Die „serielle Ästhetik“ in Derridas Texten zeigt, dass im Gegensatz zu den Postulaten ästhetischer Theorien seit Kant die Künste nicht einem Bereich eines desinteressierten Wissens zugeordnet werden können, der von den normativen und ethischen Postulaten des wissenschaftlichen Diskurses losgelöst ist.
In seinen Schriften zur Kunst und Literatur, deren quasiliterarischen Stilpluralismus er aus der Intertextualität der Lyrik Stéphane Mallarmés ableitet, entwickelt Jacques Derrida ein von der philosophischen Dekonstruktion zu unterscheidendes analytisches Verfahren.

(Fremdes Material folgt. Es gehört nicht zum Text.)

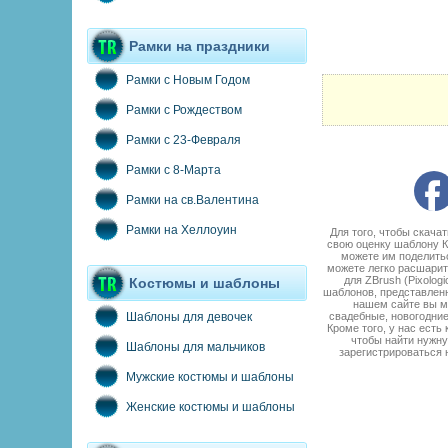
Рамки на праздники
Рамки с Новым Годом
Рамки с Рождеством
Рамки с 23-Февраля
Рамки с 8-Марта
Рамки на св.Валентина
Рамки на Хеллоуин
Для того, чтобы скача
свою оценку шаблону Ко
можете им поделитьс
можете легко расшарит
для ZBrush (Pixolog
Костюмы и шаблоны
шаблонов, представленн
нашем сайте вы м
свадебные, новогодние
Шаблоны для девочек
Кроме того, у нас есть
чтобы найти нужну
Шаблоны для мальчиков
зарегистрироваться 
Мужские костюмы и шаблоны
Женские костюмы и шаблоны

Die „serielle Ästhetik“ bildet das praktische Instrumentarium für neue Synthesen der Kunstrezeption und -produktion und fordert eine Neueinschätzung traditioneller literatur- bzw. kunsttheoretischer Maximen. Der Kunsterfahrung wird ein Status zugewiesen, der sich nicht unter theoretische Begrifflichkeiten subsumieren lässt. Weder Ästhetik im traditionellen Sinn noch Anti-Ästhetik, stellt die „serielle Ästhetik“ jenseits normativ interpretativer Deutungsraster und begrifflicher Determinierung die Frage nach den Bezügen der ästhetischen Erfahrung zum Nicht-Ästhetischen im Allgemeinen, das heißt zu Politik, Philosophie oder Geschichte. Derridas Textpraxis führt zu einer Verlagerung der Betrachtung visueller Kunstwerke. Die Kategorie des individuellen Kunstwerkes wird nicht länger als Form einer selbstreflexiven Entität erfahrbar, sondern ist eingebunden in eine serielle Struktur.
Thomas Rösch, geboren 1957, studierte Kunst an der Akademie der bildenden Künste in Stuttgart, Kunstgeschichte und Linguistik an der Universität Stuttgart und lebt in Frankfurt am Main.